Personal information
- Nationality: Estonia
- Born: Nelli Paju 24 July 1990 (age 35) Haapsalu, Estonia

Medal record
Fencing
Representing Estonia
European Championships
| Bronze medal – third place | 2023 Plovdiv | Individual |

= Nelli Differt =

Estonian fencer

Nelli Differt (née Paju; born 24 July 1990) is an Estonian fencer. She competed in the women's épée event at the 2024 Summer Olympics. She previously competed at the 2023 European Fencing Championships, winning the bronze medal in the same event.

== Life and career ==
Nelli Paju was born in on 24 July 1989, the daughter of Andres and Leelo Paju. She has two siblings. She graduated from the Haapsalu Wiedemann Gymnasium in 2009. She began training as a fencer in 2000, under the guidance of Helen Nelis-Naukas. In 2012, she graduated as a physiotherapist from the University of Tartu.

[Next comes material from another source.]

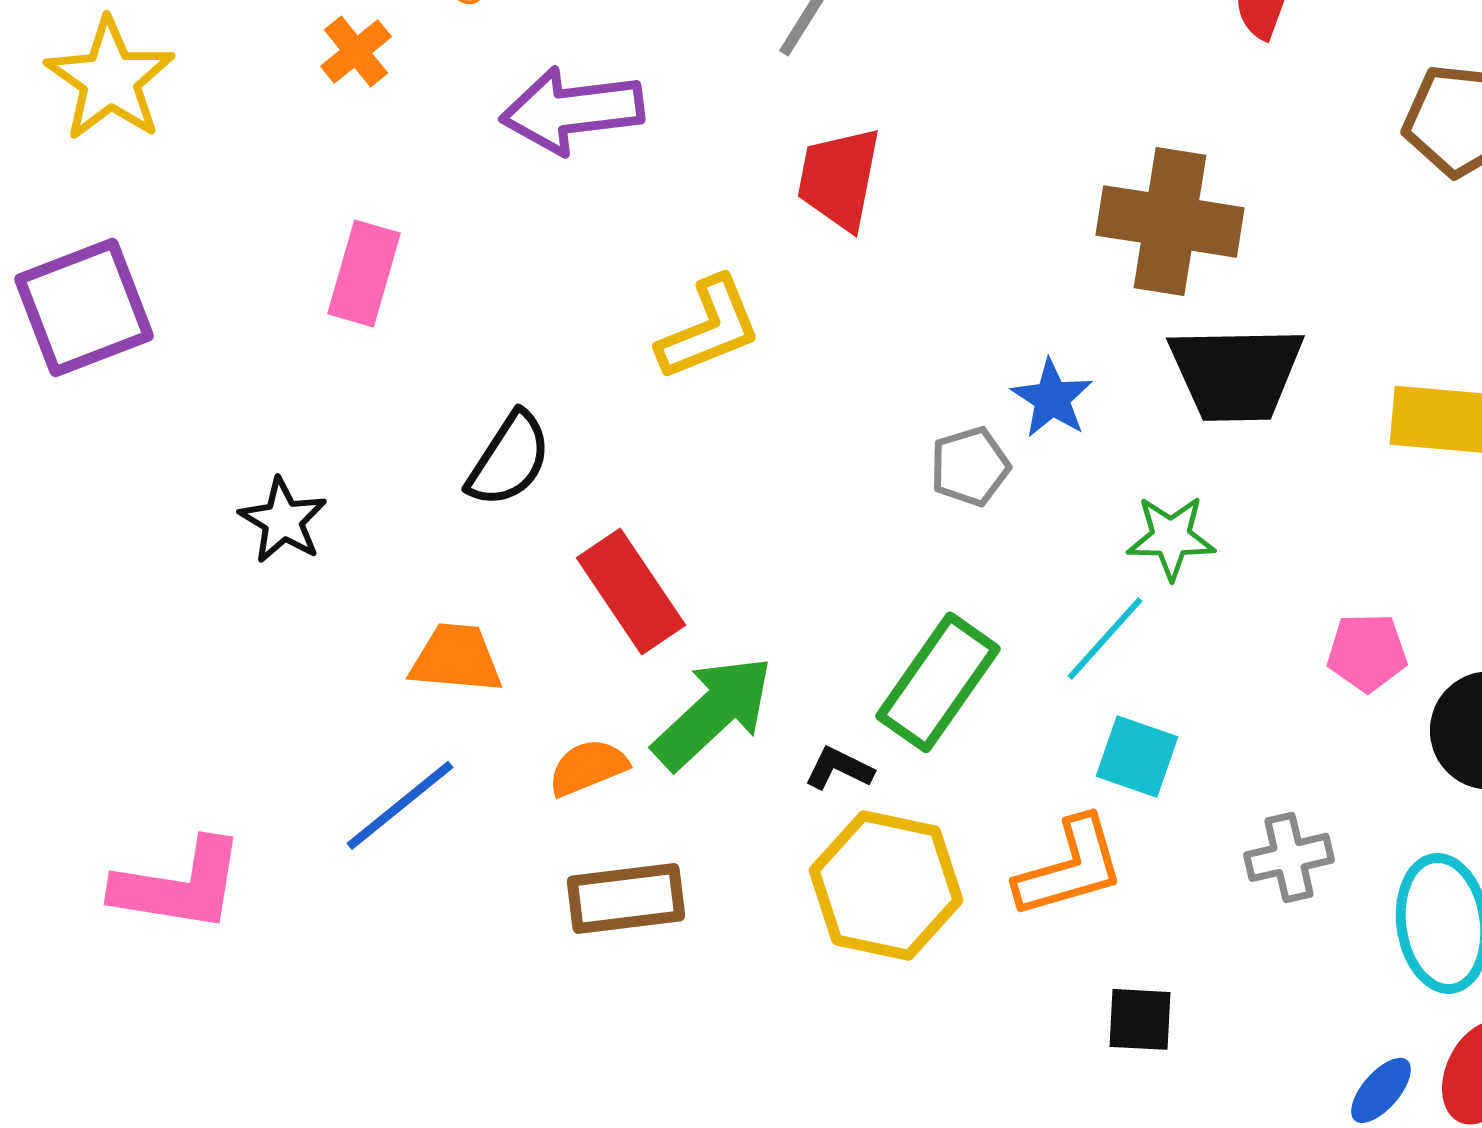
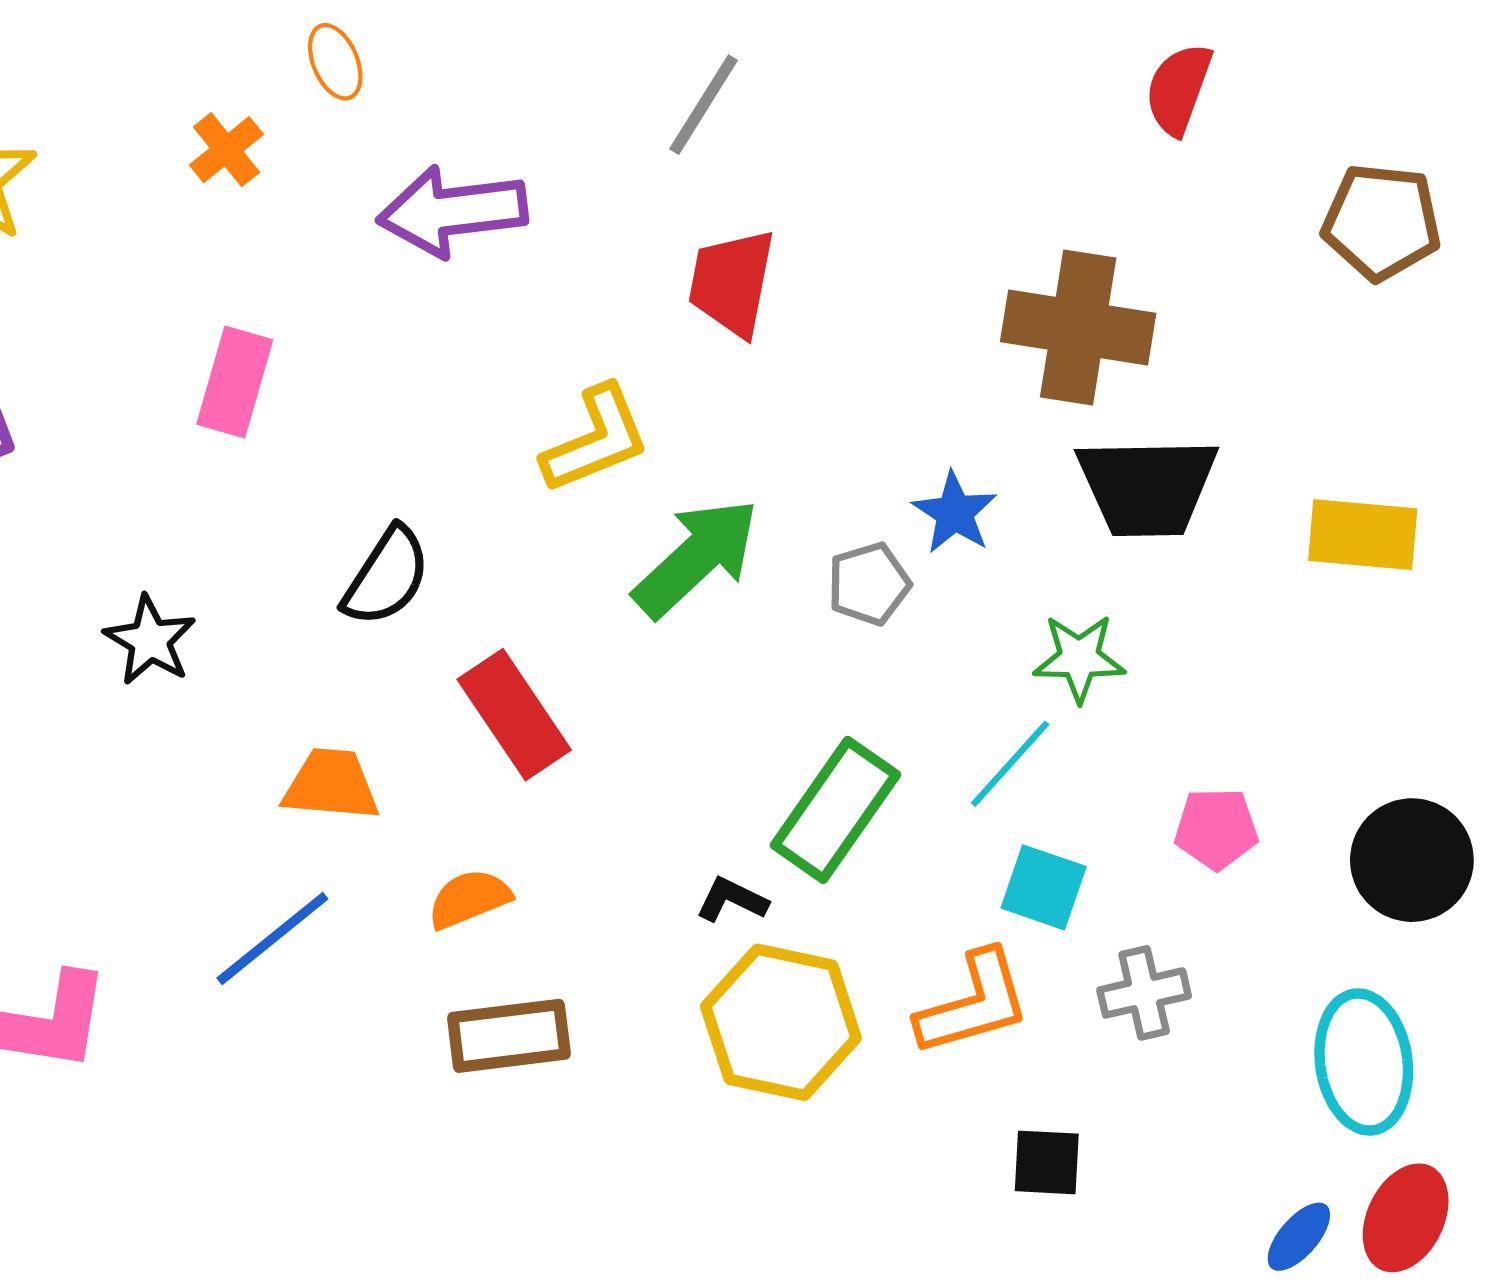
pink pentagon: (1367, 652) -> (1216, 829), moved
green arrow: (713, 712) -> (696, 558), moved
gray cross: (1289, 857) -> (1144, 993), moved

In 2007, Differt won the European Junior Championships in fencing with the Estonia women's team. In 2010, she and her team were successful, winning the World Cadets and Juniors Fencing Championships. She took part in Fencing at the 2015 Summer Universiade, taking home the bronze medal in the individual épée event on the first day of the competition. It was Estonia's first medal in fencing for ten years.

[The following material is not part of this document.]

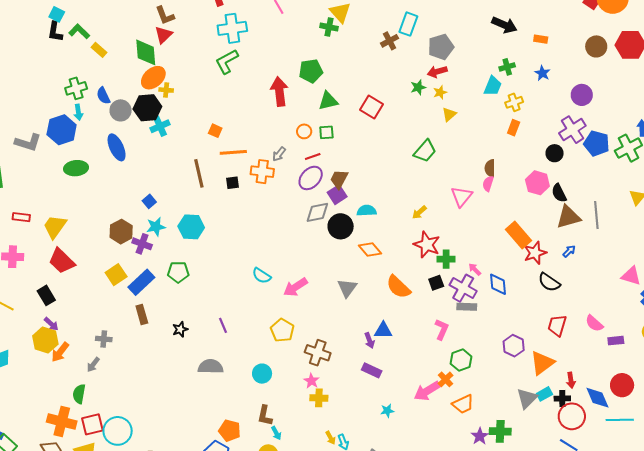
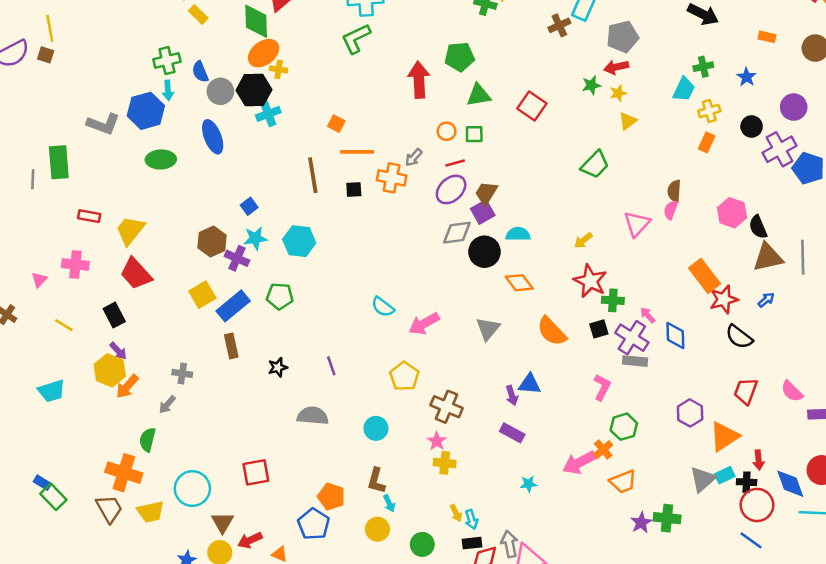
orange rectangle: (541, 39) -> (767, 37), moved
black circle: (555, 153) -> (752, 126), moved
red square: (92, 424) -> (256, 472), moved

Differt competed at the 2023 European Fencing Championships in Plovdiv, winning the bronze medal in the women's épée event, after defeating opponents from Georgia, Estonia, Belgium and France. She lost in the semi-finals to Italian Mara Navarria. At the age of 32, it was her first individual adult medal of her career. She then competed in the women's épée event at the 2024 Summer Olympics, winning three matches to reach the semi finals before losing her last two, finishing fourth place . Her national coach is fencer Kaido Kaaberma.

== Personal life ==
She married Gunnar Differt in 2017, taking his surname.